▶ [ABOUT THIS TASK]
Look over the entries and say how many lines include the word "Brides". Only the number, please.

▶ [RECORDS SUPPLIED]
|---|

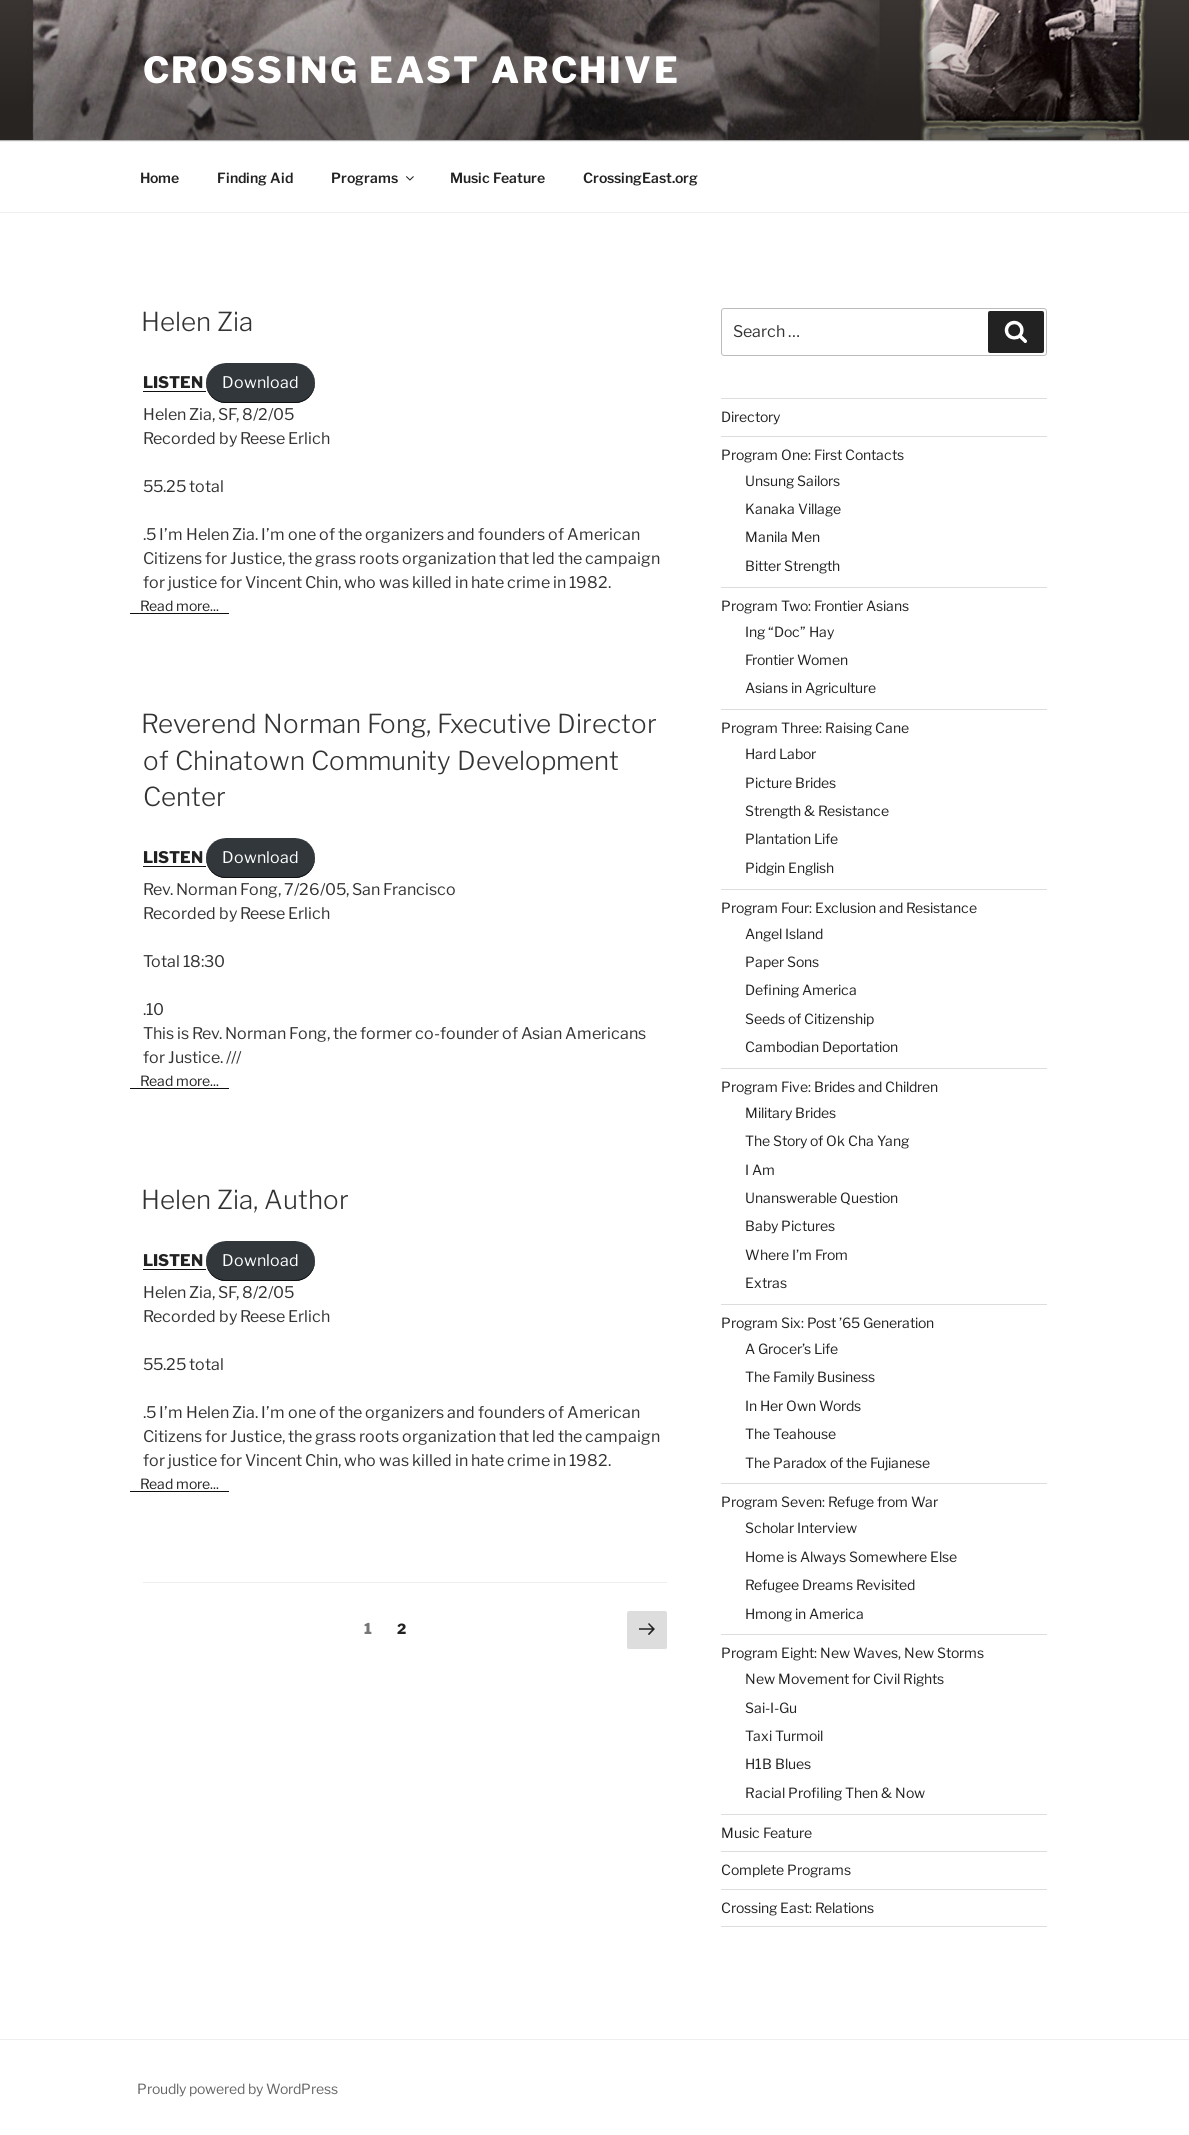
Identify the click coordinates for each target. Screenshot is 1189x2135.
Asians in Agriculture (810, 687)
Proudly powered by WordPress (237, 2088)
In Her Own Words (803, 1405)
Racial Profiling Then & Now (835, 1792)
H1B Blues (778, 1763)
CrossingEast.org (640, 177)
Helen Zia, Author (245, 1199)
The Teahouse (790, 1433)
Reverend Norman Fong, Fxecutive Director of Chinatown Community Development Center (399, 760)
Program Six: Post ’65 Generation (827, 1322)
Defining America (801, 989)
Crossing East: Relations (797, 1907)
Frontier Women (796, 659)
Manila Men (782, 536)
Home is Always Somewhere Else (851, 1556)
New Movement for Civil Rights (844, 1678)
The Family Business (810, 1376)
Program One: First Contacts (812, 454)
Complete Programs (786, 1869)
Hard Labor (780, 753)
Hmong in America (804, 1613)
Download (260, 382)
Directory (750, 416)
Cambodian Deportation (821, 1046)
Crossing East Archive (412, 70)
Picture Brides (790, 782)
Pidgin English (789, 867)
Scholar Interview (801, 1527)
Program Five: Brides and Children (829, 1086)
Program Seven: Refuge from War (829, 1501)
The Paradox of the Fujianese (837, 1462)
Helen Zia (197, 321)
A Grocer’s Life (791, 1348)
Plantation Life (791, 838)
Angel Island (784, 933)
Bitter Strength (792, 565)
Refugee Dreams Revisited (830, 1584)
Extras (766, 1282)
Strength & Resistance (817, 810)
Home (159, 177)
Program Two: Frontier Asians (815, 605)
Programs (374, 177)
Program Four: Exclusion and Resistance (849, 907)
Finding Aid (255, 177)
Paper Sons (782, 961)
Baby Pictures (790, 1225)
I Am (760, 1169)
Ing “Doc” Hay (789, 631)
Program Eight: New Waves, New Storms (852, 1652)
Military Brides (790, 1112)
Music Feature (497, 177)
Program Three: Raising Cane (815, 727)
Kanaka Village (793, 508)
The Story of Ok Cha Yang (827, 1140)
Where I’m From (796, 1254)
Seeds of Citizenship (809, 1018)
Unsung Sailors (792, 480)
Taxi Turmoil (784, 1735)
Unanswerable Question (821, 1197)
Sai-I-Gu (771, 1707)
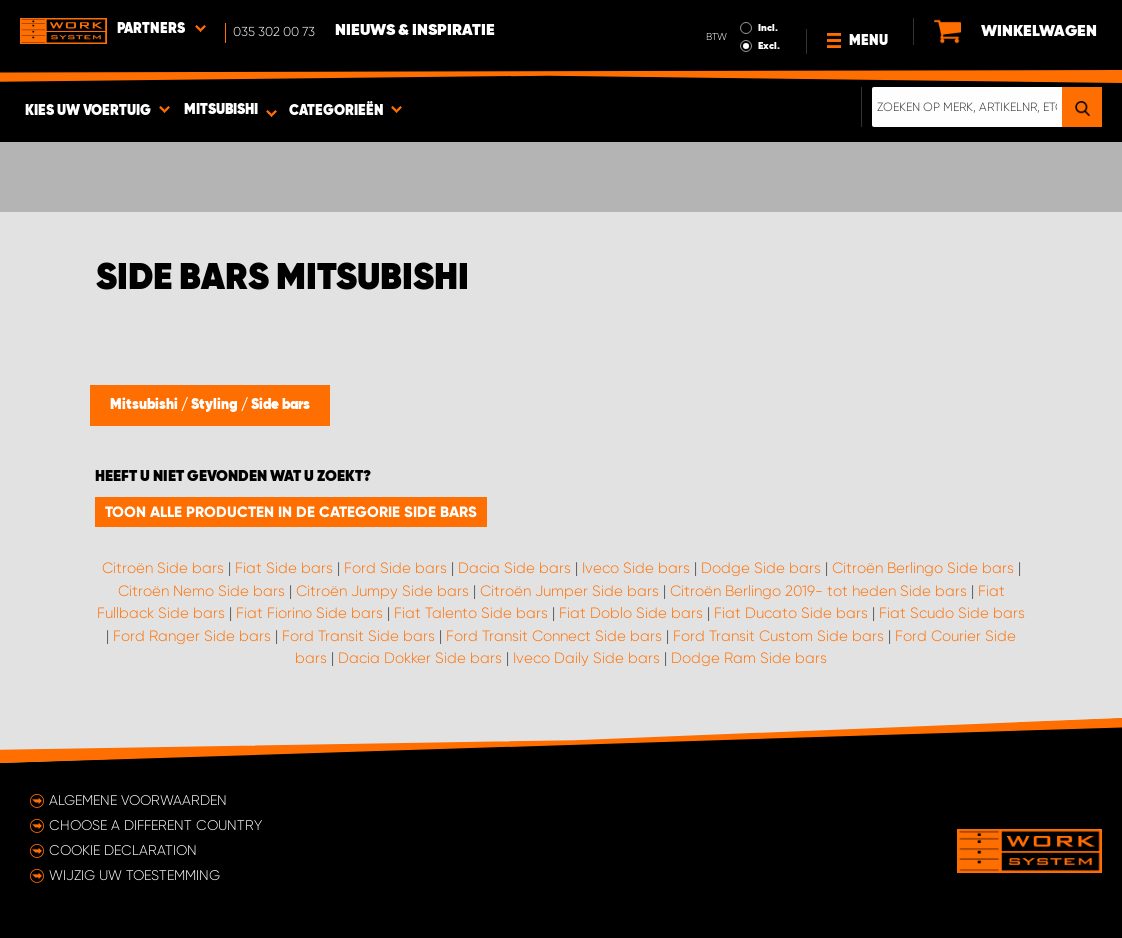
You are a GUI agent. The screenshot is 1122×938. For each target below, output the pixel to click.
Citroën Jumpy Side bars (382, 591)
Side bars (280, 405)
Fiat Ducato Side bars (791, 613)
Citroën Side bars (163, 568)
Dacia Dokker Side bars (420, 658)
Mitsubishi (145, 405)
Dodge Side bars (761, 568)
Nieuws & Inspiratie (415, 31)
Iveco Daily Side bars (586, 658)
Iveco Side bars (636, 568)
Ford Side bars (395, 568)
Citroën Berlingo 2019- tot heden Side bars (818, 591)
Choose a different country (155, 825)
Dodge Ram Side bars (749, 658)
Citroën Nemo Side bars (201, 591)
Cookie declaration (123, 850)
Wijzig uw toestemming (134, 875)
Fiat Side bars (284, 568)
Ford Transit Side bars (358, 636)
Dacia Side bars (514, 568)
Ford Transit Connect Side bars (554, 636)
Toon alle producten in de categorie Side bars (291, 512)
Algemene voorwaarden (138, 800)
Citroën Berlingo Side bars (923, 568)
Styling (216, 405)
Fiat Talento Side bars (471, 613)
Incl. (768, 28)
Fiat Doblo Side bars (631, 613)
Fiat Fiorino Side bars (309, 613)
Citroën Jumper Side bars (569, 591)
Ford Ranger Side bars (192, 636)
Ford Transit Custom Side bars (778, 636)
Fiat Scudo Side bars (952, 613)
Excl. (769, 46)
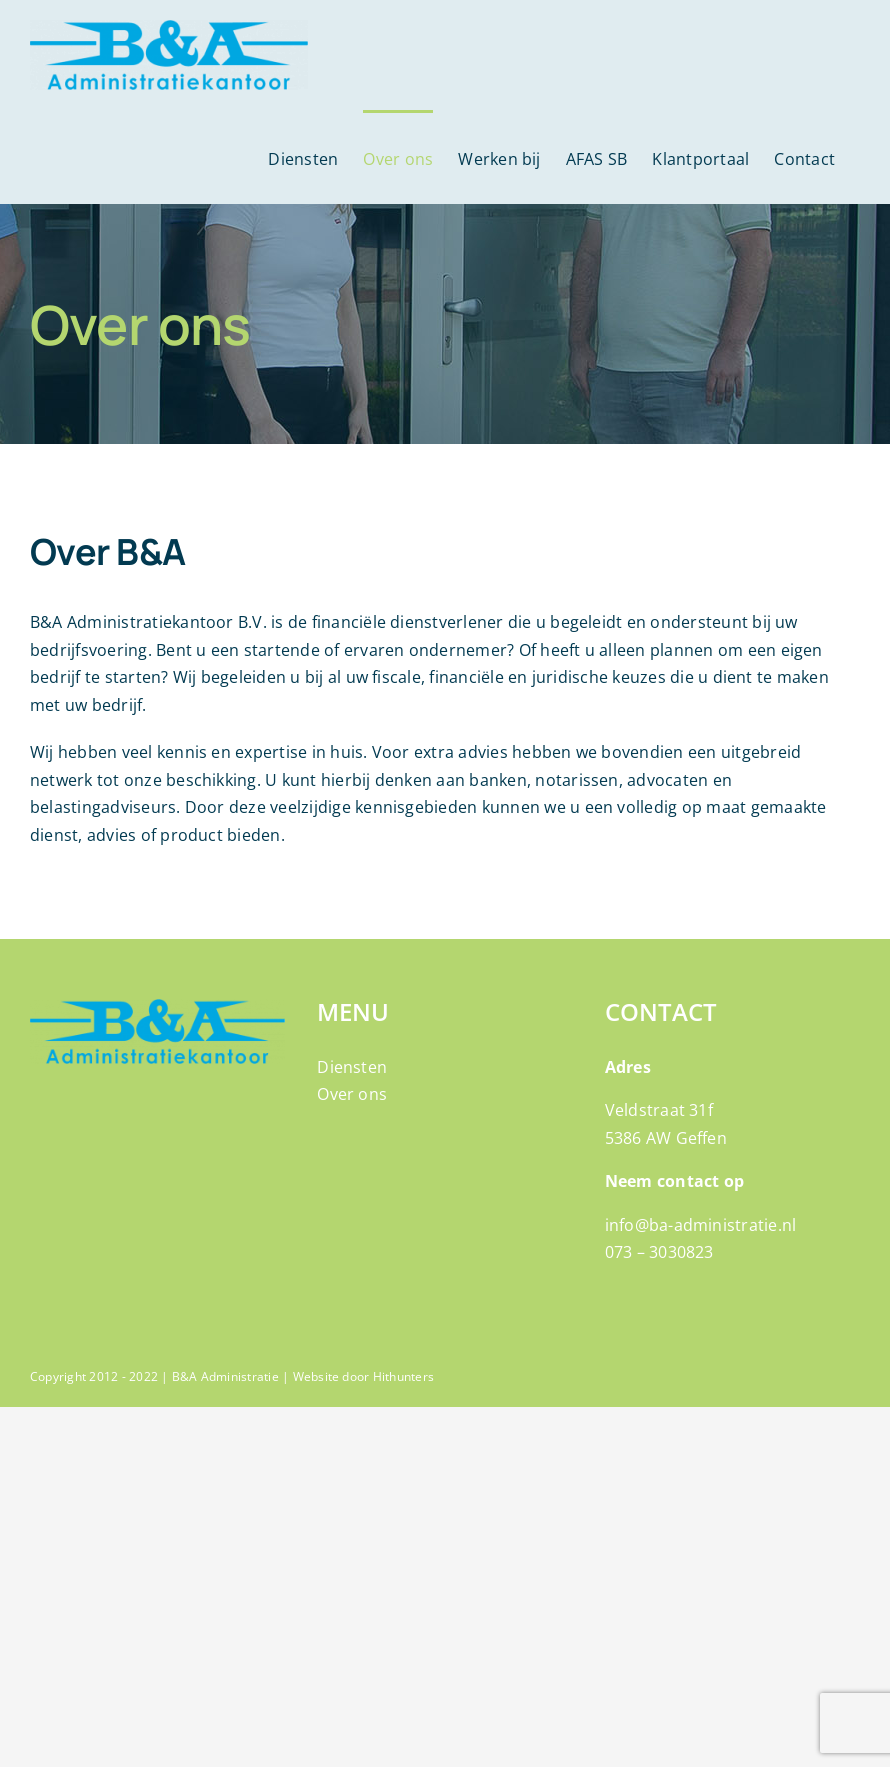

|---|

▶ [REPLY]
3